--- WORK INSTRUCTION ---
Your task is to copy each line of the records that includes the string "SATA".
== Segment start ==
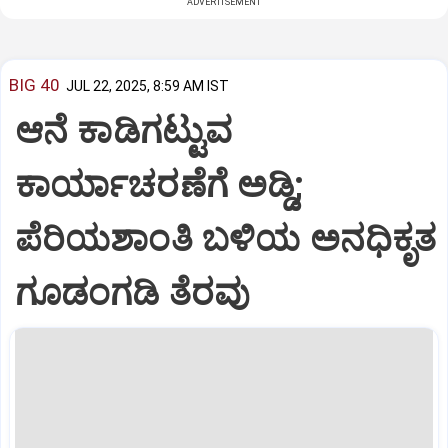
ADVERTISEMENT
BIG 40
JUL 22, 2025, 8:59 AM IST
ಆನೆ ಕಾಡಿಗಟ್ಟುವ
ಕಾರ್ಯಾಚರಣೆಗೆ ಅಡ್ಡಿ;
ಪೆರಿಯಶಾಂತಿ ಬಳಿಯ ಅನಧಿಕೃತ
ಗೂಡಂಗಡಿ ತೆರವು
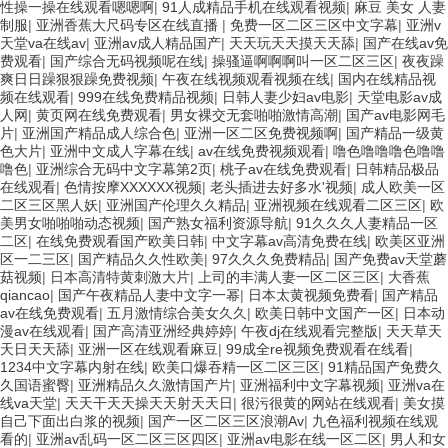
性操一操在线观看嗯嗯啊
|
91人成精品手机在线观看视频
|
麻豆 美女 人妻
制服
|
亚洲香蕉大尺码专区在线直播
|
免费一区二区三区中文字幕
|
亚洲v
天堂va在线av
|
亚洲av成人精品国产
|
天天玩天天摸天天舔
|
国产在线av免
费观看
|
国产综合无码视频呢在线
|
操骚逼啊啊啊叫一区二区三区
|
夜夜躁
爽日日躁狠狠躁免费视频
|
午夜在线视频观看视频在线
|
国内在线精品视
频在线观看
|
999在线免费精品视频
|
日韩人妻少妇av电影
|
天堂电影av成
人网
|
黄页网在线免费观看
|
男女裸交无套啪啪激情高潮
|
国产av电影网毛
片
|
亚洲国产精品成人综合色
|
亚洲一区二区免费视频啊
|
国产精品一级黄
色大片
|
亚洲中文成人字幕在线
|
av在线免费视频观看
|
噜色噜噜噜色噜噜
噜色
|
亚洲综合无码中文字幕第2页
|
桃子av在线免费观看
|
日韩精品极品
在线观看
|
色情按摩XXXXXX视频
|
老头插进去好多水'视频
|
成人欧美一区
二区三区黑人妖
|
亚洲国产伦理久久精品
|
亚洲视频在线观看二区三区
|
欧
美男女啪啪啪动态视频
|
国产熟女福利资源导航
|
91久久久人妻精品一区
二区
|
在线免费观看国产欧美日韩
|
中文字幕av高清免费在线
|
欧美区亚洲
区一二三区
|
国产精品久久性欧美
|
97久久久免费精品
|
国产免费av天堂蘑
菇视频
|
日本高清特黄刺激大片
|
上司的丰满人妻一区二区三区
|
大香蕉
qiancao
|
国产午夜精品人妻中文字一幂
|
日本太黄视频免费看
|
国产精品
av在线免费观看
|
五月激情综合美女久久
|
欧美日韩中文国产一区
|
日本动
漫av在线观看
|
国产高清亚洲经典婷婷
|
午夜dj在线观看完整版
|
天天草天
天日天天舔
|
亚洲一区在线观看麻豆
|
99成全re视频免费观看在线看
|
1234中文字幕内射在线
|
欧美口爆吞精一区二区三区
|
91精品国产免费久
久国语蜜臀
|
亚洲精品久久激情国产片
|
亚洲福利中文字幕视频
|
亚洲va在
线va天堂
|
天天干天天操天天射天天日
|
很污很黄的网站在线观看
|
美女摸
自己下面出白浆的视频
|
国产一区二区三区浪潮Av
|
九色福利视频在线观
看的
|
亚洲av乱码一区二区三区四区
|
亚洲av电影在线一区二区
|
男人和女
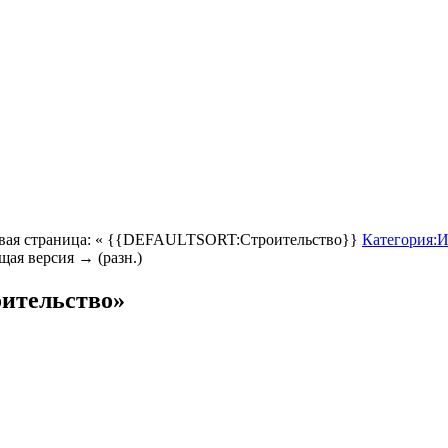
вая страница: « {{DEFAULTSORT:Строительство}}
Категория:И
щая версия → (разн.)
ительство»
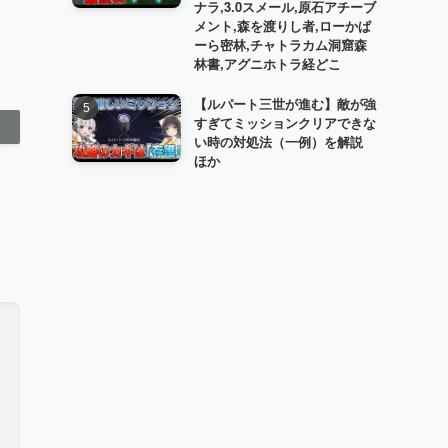
ナラ,3.0スメール,原石アチーブ
メント,森を渡りし者,ローかぱ
ーら密林,チャトラカム洞窟森
林書,アグニホトラ経どこ
【ルパート三世が進む】敵が強
すぎてミッションクリアできな
い時の対処法（一例）を解説
ほか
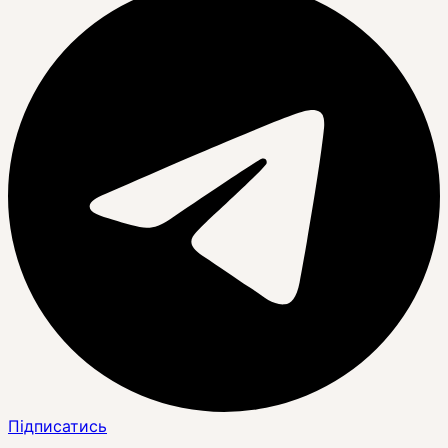
Підписатись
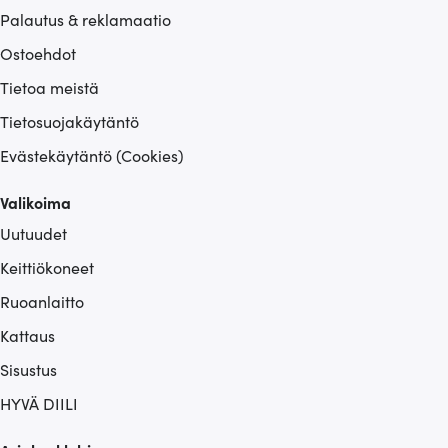
Palautus & reklamaatio
Ostoehdot
Tietoa meistä
Tietosuojakäytäntö
Evästekäytäntö (Cookies)
Valikoima
Uutuudet
Keittiökoneet
Ruoanlaitto
Kattaus
Sisustus
HYVÄ DIILI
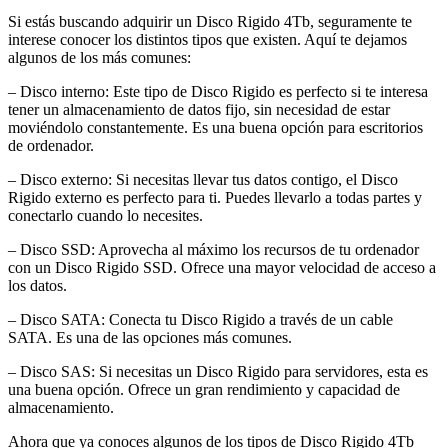
Si estás buscando adquirir un Disco Rigido 4Tb, seguramente te
interese conocer los distintos tipos que existen. Aquí te dejamos
algunos de los más comunes:
– Disco interno: Este tipo de Disco Rigido es perfecto si te interesa
tener un almacenamiento de datos fijo, sin necesidad de estar
moviéndolo constantemente. Es una buena opción para escritorios
de ordenador.
– Disco externo: Si necesitas llevar tus datos contigo, el Disco
Rigido externo es perfecto para ti. Puedes llevarlo a todas partes y
conectarlo cuando lo necesites.
– Disco SSD: Aprovecha al máximo los recursos de tu ordenador
con un Disco Rigido SSD. Ofrece una mayor velocidad de acceso a
los datos.
– Disco SATA: Conecta tu Disco Rigido a través de un cable
SATA. Es una de las opciones más comunes.
– Disco SAS: Si necesitas un Disco Rigido para servidores, esta es
una buena opción. Ofrece un gran rendimiento y capacidad de
almacenamiento.
Ahora que ya conoces algunos de los tipos de Disco Rigido 4Tb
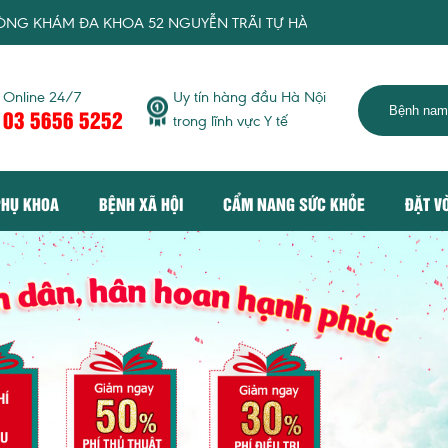
M ĐA KHOA 52 NGUYỄN TRÃI TỰ HÀO MANG TỚI DỊCH VỤ KHÁM
Online 24/7
Uy tín hàng đầu Hà Nội
03 5656 5252
trong lĩnh vực Y tế
PHỤ KHOA
BỆNH XÃ HỘI
CẨM NANG SỨC KHỎE
ĐẶT V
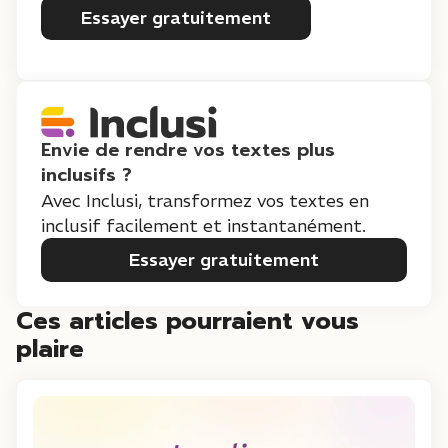
Essayer gratuitement
Envie de rendre vos textes plus
inclusifs ?
Avec Inclusi, transformez vos textes en
inclusif facilement et instantanément.
Essayer gratuitement
Ces articles pourraient vous
plaire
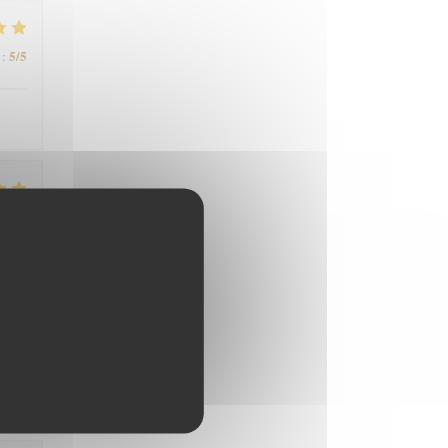
5
/5
:
4
/5
:
4
/5
:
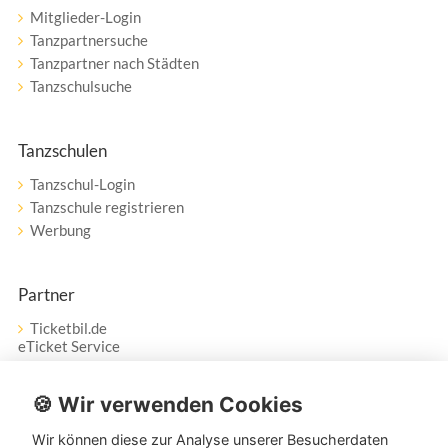
Mitglieder-Login
Tanzpartnersuche
Tanzpartner nach Städten
Tanzschulsuche
Tanzschulen
Tanzschul-Login
Tanzschule registrieren
Werbung
Partner
Ticketbil.de
eTicket Service
Vertrag widerrufen
🍪 Wir verwenden Cookies
Wir können diese zur Analyse unserer Besucherdaten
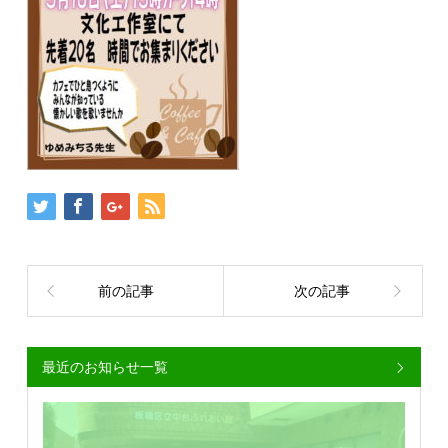
前の記事
次の記事
最近のお知らせ一覧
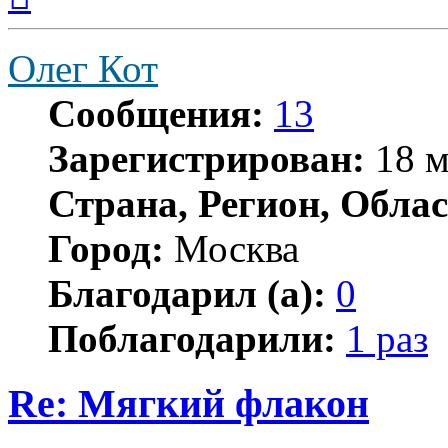
началу
Олег Кот
Сообщения:
13
Зарегистрирован:
18 м
Страна, Регион, Облас
Город:
Москва
Благодарил (а):
0
Поблагодарили:
1 раз
Re: Мягкий флакон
== Segment end ==
--- RESPONSE BELOW ---
– Disco SATA: Conecta tu Disco Rigido a través de un cable
SATA. Es una de las opciones más comunes.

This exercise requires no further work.